Personal information
- Full name: Nils Unneberg Lexerød
- Date of birth: 7 March 1976 (age 49)
- Position(s): Right back Defensive midfielder

Team information
- Current team: Vålerenga women (manager)

Youth career
- Halden
- Kvik Halden

Senior career*
- Years: Team / Apps / (Gls)
- 1992–1997: Kvik Halden
- 1998–1999: Kolbotn
- 2000: Rakkestad
- 2001–2003: Borg

Managerial career
- 2004–2006: Sparta Sarpsborg (assistant)
- 2006–2010: Sparta/Sarpsborg 08 (developer)
- 2011–2012: Kvik Halden (sports director)
- 2013–2014: Kvik Halden
- 2014–2019: Norway women U19
- 2019–2021: Norway women U23
- 2022–: Vålerenga women

= Nils Lexerød =

Norwegian footballer and manager (born 1976)
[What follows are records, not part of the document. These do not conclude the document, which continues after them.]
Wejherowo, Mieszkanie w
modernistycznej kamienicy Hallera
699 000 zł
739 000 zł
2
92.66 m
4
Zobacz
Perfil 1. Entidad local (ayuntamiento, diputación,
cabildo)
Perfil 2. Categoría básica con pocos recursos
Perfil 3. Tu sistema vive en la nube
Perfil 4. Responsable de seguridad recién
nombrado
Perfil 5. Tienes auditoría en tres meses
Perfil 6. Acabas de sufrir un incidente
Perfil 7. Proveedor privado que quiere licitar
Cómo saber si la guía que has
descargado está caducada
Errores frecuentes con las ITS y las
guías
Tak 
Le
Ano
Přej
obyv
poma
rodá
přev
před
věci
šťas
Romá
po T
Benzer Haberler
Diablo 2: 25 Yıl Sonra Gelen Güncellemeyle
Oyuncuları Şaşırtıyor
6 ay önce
Nils Unneberg Lexerød (born 7 March 1976) is a Norwegian footballer and manager. Working several years as a youth national team coach, his main accolades as a manager are two Toppserien titles with Vålerenga.

==Playing career==
He grew up in Halden with family ties to Aremark. He was the captain of Halden FK's boys' team before moving to Kvik Halden FK. He made his senior debut for Kvik Halden in a 1992 pre-season friendly.
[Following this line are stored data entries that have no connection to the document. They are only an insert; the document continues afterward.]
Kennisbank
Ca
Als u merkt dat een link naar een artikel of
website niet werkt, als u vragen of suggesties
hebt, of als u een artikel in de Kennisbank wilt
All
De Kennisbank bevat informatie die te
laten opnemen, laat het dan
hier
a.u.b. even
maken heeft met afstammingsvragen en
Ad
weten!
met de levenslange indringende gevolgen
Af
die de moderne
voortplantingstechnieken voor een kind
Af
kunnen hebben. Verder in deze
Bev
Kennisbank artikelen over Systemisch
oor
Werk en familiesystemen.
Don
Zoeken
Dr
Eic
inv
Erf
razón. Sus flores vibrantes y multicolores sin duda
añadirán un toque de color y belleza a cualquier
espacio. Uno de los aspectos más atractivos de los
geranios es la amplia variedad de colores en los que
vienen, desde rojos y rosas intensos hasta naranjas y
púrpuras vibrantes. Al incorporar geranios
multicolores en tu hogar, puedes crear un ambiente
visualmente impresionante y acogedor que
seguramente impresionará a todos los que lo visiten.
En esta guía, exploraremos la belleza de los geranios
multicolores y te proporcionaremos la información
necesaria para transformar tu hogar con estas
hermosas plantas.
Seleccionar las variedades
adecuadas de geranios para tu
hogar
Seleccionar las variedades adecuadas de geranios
Ahead of the 1998 season he moved to Kolbotn. He studied nearby, at the Norwegian College of Agriculture. He took the cand.agric. degree before being employed as a research fellow for a period. After spending the 2000 season playing for Rakkestad IF he moved to the new cooperation team in Sarpsborg, which eventually was named Borg Fotball.

==Managing career==
Lexerød gave up his playing career when offered the position as assistant manager of FK Sparta Sarpsborg, which the cooperation club was now called. After the 2005 season he assumed a position as player developer, while also being in charge of the B team. Lexerød left as assistant manager after the 2006 season. The club assumed yet another identity in Sarpsborg 08 FF, where Lexerød continued until announcing his resignation in 2010. In this season, Sarpsborg 08 won promotion to the highest league, with Lexerød being among the people credited for developing several players to their first team as well as youth national teams. In November 2010 Lexerød was announced as the new director of sports in Kvik Halden. Two years later he was announced as their new manager, succeeding Ørjan Christiansen.
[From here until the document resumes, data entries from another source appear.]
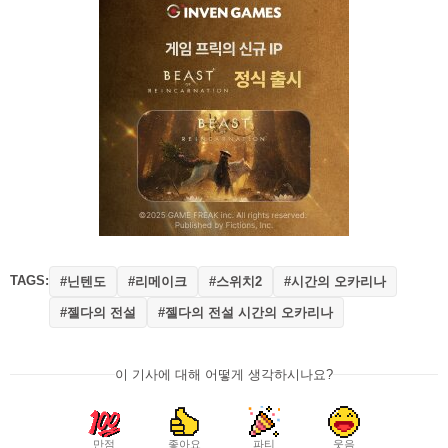
TAGS:
#닌텐도
#리메이크
#스위치2
#시간의 오카리나
#젤다의 전설
#젤다의 전설 시간의 오카리나
이 기사에 대해 어떻게 생각하시나요?
만점
좋아요
파티
웃음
On 1 August 2014, before Kvik Halden's season was over, Lexerød was announced as the new head coach of the Norwegian women's national U19 team, succeeding Jarl Torske. After contesting the 2019 UEFA Women's Under-19 Championship, he left to take over the Norwegian women's national U23 team.

Lexwerød was also mentioned in discussions to take over the Norwegian women's national team in both 2016, 2022 and 2023. However, he went straight from Norway U23 to being announced as the new manager of Vålerenga Fotball Damer in January 2022. He led the team to back-to-back Toppserien titles in 2023 and 2024. In 2024 he was awarded as Coach of the Year in Toppserien.
Moreover, he led Vålerenga to the 2024–25 UEFA Women's Champions League group stage.